Exercise objective
Out of the entries that follow, copy each line containing "thanh".

[Dataset entries]
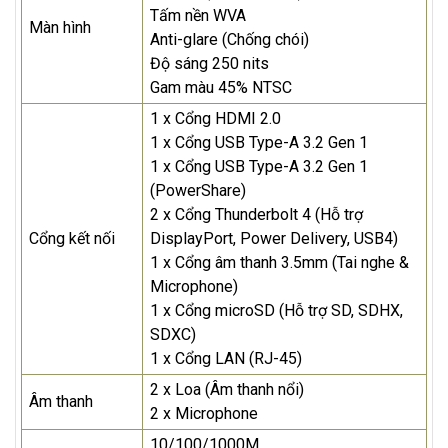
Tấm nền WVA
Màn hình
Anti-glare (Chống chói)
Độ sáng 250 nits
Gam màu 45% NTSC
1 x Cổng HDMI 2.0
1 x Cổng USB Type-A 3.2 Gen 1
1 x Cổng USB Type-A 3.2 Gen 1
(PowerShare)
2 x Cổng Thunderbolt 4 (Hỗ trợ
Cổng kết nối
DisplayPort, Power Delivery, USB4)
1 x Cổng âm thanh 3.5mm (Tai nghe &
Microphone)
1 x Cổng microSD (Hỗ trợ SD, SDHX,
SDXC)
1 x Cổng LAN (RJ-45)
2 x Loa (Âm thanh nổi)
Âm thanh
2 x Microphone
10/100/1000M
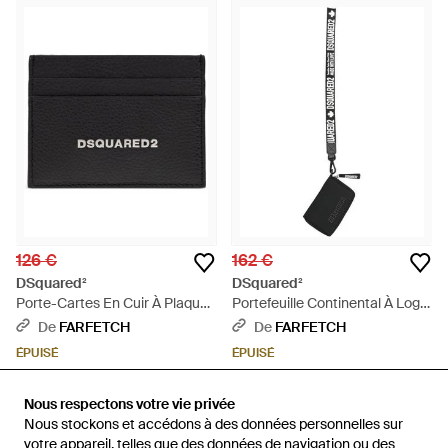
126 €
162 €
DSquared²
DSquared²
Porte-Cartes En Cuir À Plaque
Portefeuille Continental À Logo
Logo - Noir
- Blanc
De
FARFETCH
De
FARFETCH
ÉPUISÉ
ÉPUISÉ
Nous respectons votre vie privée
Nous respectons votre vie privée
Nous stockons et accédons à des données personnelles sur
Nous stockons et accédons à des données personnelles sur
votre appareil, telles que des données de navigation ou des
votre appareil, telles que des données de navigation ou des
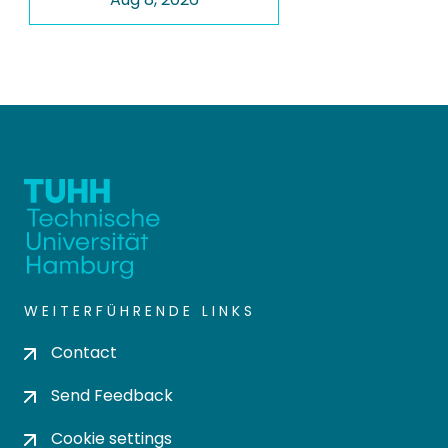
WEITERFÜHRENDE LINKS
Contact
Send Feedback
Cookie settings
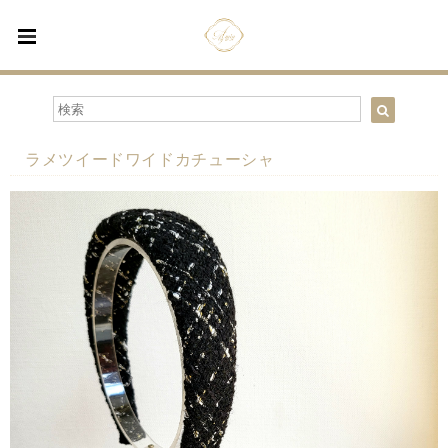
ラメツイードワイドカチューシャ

...

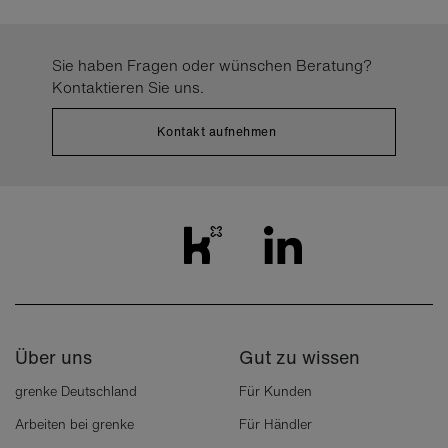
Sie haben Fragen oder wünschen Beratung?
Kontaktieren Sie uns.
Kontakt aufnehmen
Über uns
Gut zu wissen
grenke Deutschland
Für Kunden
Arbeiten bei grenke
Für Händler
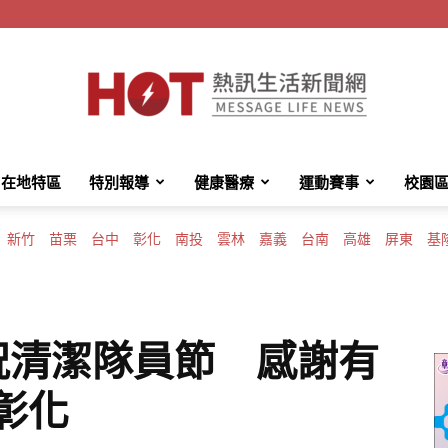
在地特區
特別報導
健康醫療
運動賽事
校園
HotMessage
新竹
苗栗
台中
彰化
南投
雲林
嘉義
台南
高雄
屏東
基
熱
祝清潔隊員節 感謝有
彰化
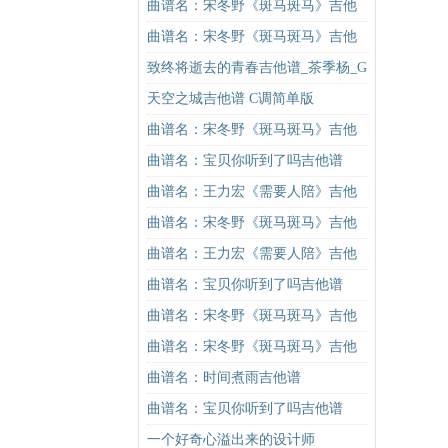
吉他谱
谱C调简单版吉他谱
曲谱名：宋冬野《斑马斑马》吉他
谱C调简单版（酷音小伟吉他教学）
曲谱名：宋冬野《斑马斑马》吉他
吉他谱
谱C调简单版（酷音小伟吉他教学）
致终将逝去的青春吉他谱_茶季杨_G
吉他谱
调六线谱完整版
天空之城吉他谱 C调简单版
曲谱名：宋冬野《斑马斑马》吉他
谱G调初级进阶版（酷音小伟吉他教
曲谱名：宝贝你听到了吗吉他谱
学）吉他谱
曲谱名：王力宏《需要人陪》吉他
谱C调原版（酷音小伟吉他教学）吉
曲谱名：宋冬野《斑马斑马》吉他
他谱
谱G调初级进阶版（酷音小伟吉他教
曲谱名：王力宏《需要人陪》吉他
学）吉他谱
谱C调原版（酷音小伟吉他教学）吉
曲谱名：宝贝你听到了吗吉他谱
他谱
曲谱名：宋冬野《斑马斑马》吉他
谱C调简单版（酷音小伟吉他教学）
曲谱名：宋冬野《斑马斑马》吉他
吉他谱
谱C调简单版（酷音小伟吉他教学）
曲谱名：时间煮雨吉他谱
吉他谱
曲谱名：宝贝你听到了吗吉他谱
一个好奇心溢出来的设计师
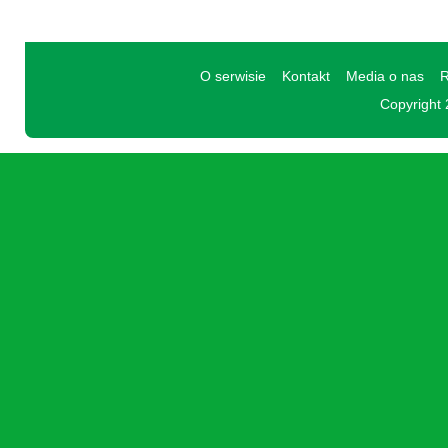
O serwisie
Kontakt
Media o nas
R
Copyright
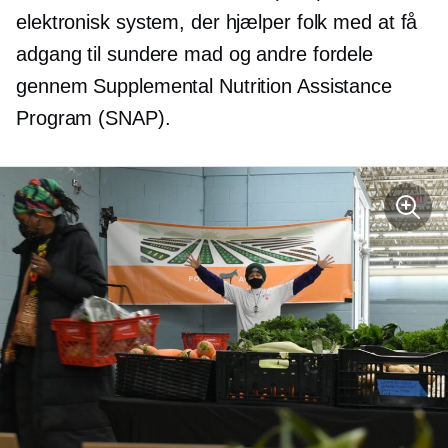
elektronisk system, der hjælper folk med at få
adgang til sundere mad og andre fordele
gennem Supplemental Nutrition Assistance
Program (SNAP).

Exercise answer
1 x Cổng âm thanh 3.5mm (Tai nghe &
2 x Loa (Âm thanh nổi)
Âm thanh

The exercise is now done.